Anyone not awed by the potential of these AI systems is missing the point. AI’s newfound capacities demand that we work urgently to establish norms, standards, and regulations at all levels from local to global to manage the very real risks. Pausing our development of AI systems now doesn’t make sense, however, even if it were possible, because we have no sufficient ways of uniformly enacting such a pause, no plan for how we would use the time, and no common framework for addressing global collective challenges like this.
But if all we feel is a passive awe for these new capabilities, we will also be missing the point.
Human evolution, biology, and cultural history are not just some kind of accidental legacy, disability, or parlor trick, but our inherent superpower. Our ancestors outcompeted rivals for billions of years to make us so well suited to the world we inhabit and helped build. Our social organization at scale has made it possible for us to forge civilizations of immense complexity, engineer biology and novel intelligence, and extend our reach to the stars. Our messy, embodied, intuitive, social human intelligence is roughly mimicable by AI systems but, by definition, never fully replicable by them.
Once we recognize that both AI systems and humans have unique superpowers, the essential question becomes what each of us can do better than the other and what humans and AIs can best do in active collaboration.

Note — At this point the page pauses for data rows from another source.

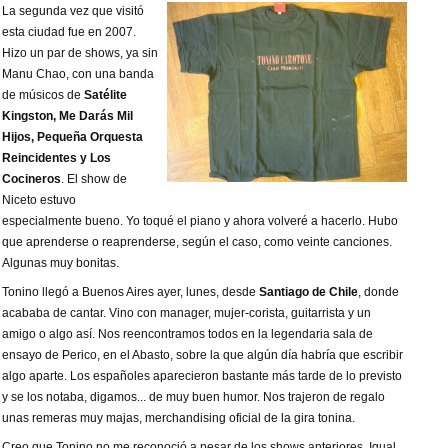
La segunda vez que visitó
esta ciudad fue en 2007.
Hizo un par de shows, ya sin
Manu Chao, con una banda
de músicos de
Satélite
Kingston, Me Darás Mil
Hijos, Pequeña Orquesta
Reincidentes y Los
Cocineros
. El show de
Niceto estuvo
especialmente bueno. Yo toqué el piano y ahora volveré a hacerlo. Hubo
que aprenderse o reaprenderse, según el caso, como veinte canciones.
Algunas muy bonitas.
Tonino llegó a Buenos Aires ayer, lunes, desde
Santiago de Chile
, donde
acababa de cantar. Vino con manager, mujer-corista, guitarrista y un
amigo o algo así. Nos reencontramos todos en la legendaria sala de
ensayo de Perico, en el Abasto, sobre la que algún día habría que escribir
algo aparte. Los españoles aparecieron bastante más tarde de lo previsto
y se los notaba, digamos... de muy buen humor. Nos trajeron de regalo
unas remeras muy majas, merchandising oficial de la gira tonina.
Creo que Tonino no me reconoció a pesar de los shows anteriores. Igual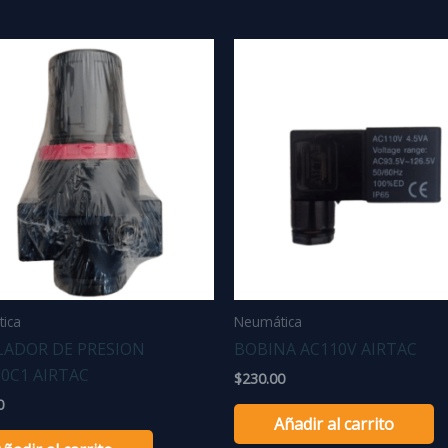
ica
Neumática
LADOR DE PRESION
BOBINA AC110V AIRTAC
0C1 AIRTAC
$
230.00
0
Añadir al carrito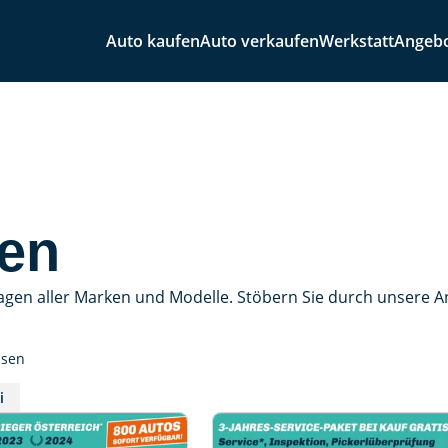
Auto kaufen
Auto verkaufen
Werkstatt
Angeb
en
agen aller Marken und Modelle. Stöbern Sie durch unsere 
ssen
i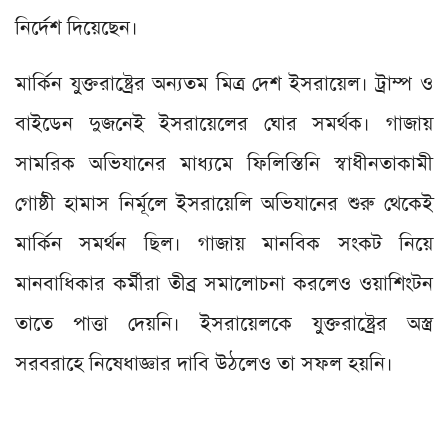
নির্দেশ দিয়েছেন।
মার্কিন যুক্তরাষ্ট্রের অন্যতম মিত্র দেশ ইসরায়েল। ট্রাম্প ও
বাইডেন দুজনেই ইসরায়েলের ঘোর সমর্থক। গাজায়
সামরিক অভিযানের মাধ্যমে ফিলিস্তিনি স্বাধীনতাকামী
গোষ্ঠী হামাস নির্মূলে ইসরায়েলি অভিযানের শুরু থেকেই
মার্কিন সমর্থন ছিল। গাজায় মানবিক সংকট নিয়ে
মানবাধিকার কর্মীরা তীব্র সমালোচনা করলেও ওয়াশিংটন
তাতে পাত্তা দেয়নি। ইসরায়েলকে যুক্তরাষ্ট্রের অস্ত্র
সরবরাহে নিষেধাজ্ঞার দাবি উঠলেও তা সফল হয়নি।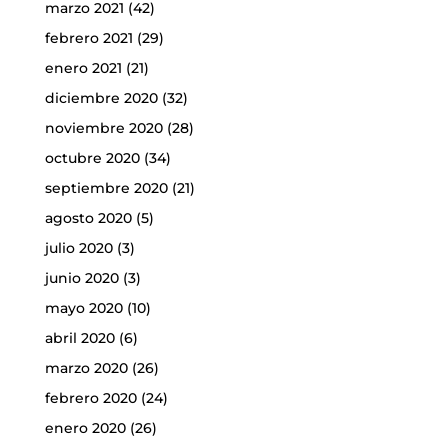
marzo 2021
(42)
febrero 2021
(29)
enero 2021
(21)
diciembre 2020
(32)
noviembre 2020
(28)
octubre 2020
(34)
septiembre 2020
(21)
agosto 2020
(5)
julio 2020
(3)
junio 2020
(3)
mayo 2020
(10)
abril 2020
(6)
marzo 2020
(26)
febrero 2020
(24)
enero 2020
(26)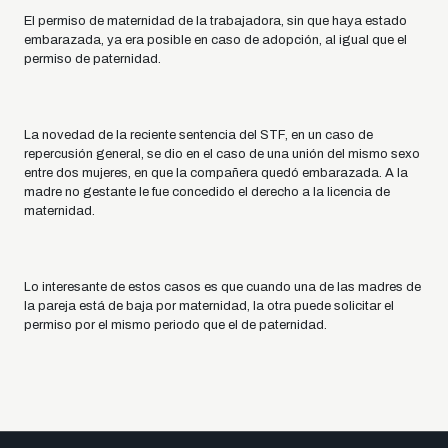
El permiso de maternidad de la trabajadora, sin que haya estado
embarazada, ya era posible en caso de adopción, al igual que el
permiso de paternidad.
La novedad de la reciente sentencia del STF, en un caso de
repercusión general, se dio en el caso de una unión del mismo sexo
entre dos mujeres, en que la compañera quedó embarazada. A la
madre no gestante le fue concedido el derecho a la licencia de
maternidad.
Lo interesante de estos casos es que cuando una de las madres de
la pareja está de baja por maternidad, la otra puede solicitar el
permiso por el mismo periodo que el de paternidad.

We still don't know. The future of our species will depend upon our ability to safely, dynamically, and continually figure that out.
As we do, we'll learn that many of our ideas and actions are made up of parts, some of which will prove essentially human and some of which can be better achieved by AI systems. Those in every walk of work and life who most successfully identify the optimal contributions of humans, AIs, and the two together, and who build systems and workflows empowering humans to do human things, machines to do machine things, and humans and machines to work together in ways maximizing the respective strengths of each, will be the champions of the 21st century across all fields.
The dawn of the age of machine intelligence is upon us. It’s a quantum leap equivalent to the domestication of plants and animals, industrialization, electrification, and computing. Each of these revolutions forced us to rethink what it means to be human, how we live, and how we organize ourselves. The AI revolution will happen more suddenly than these earlier transformations but will follow the same general trajectory. Now is the time to aggressively prepare for what is fast heading our way, including by active public engagement, governance, and regulation.
AI systems will not replace us, but, like these earlier technology-driven revolutions, they will force us to become different humans as we co-evolve with our technology. We will never reach peak human in our ongoing evolutionary journey, but we’ve got to manage this transition wisely to build the type of future we’d like to inhabit.
Alongside our ascending AIs, we humans still have a lot of climbing to do.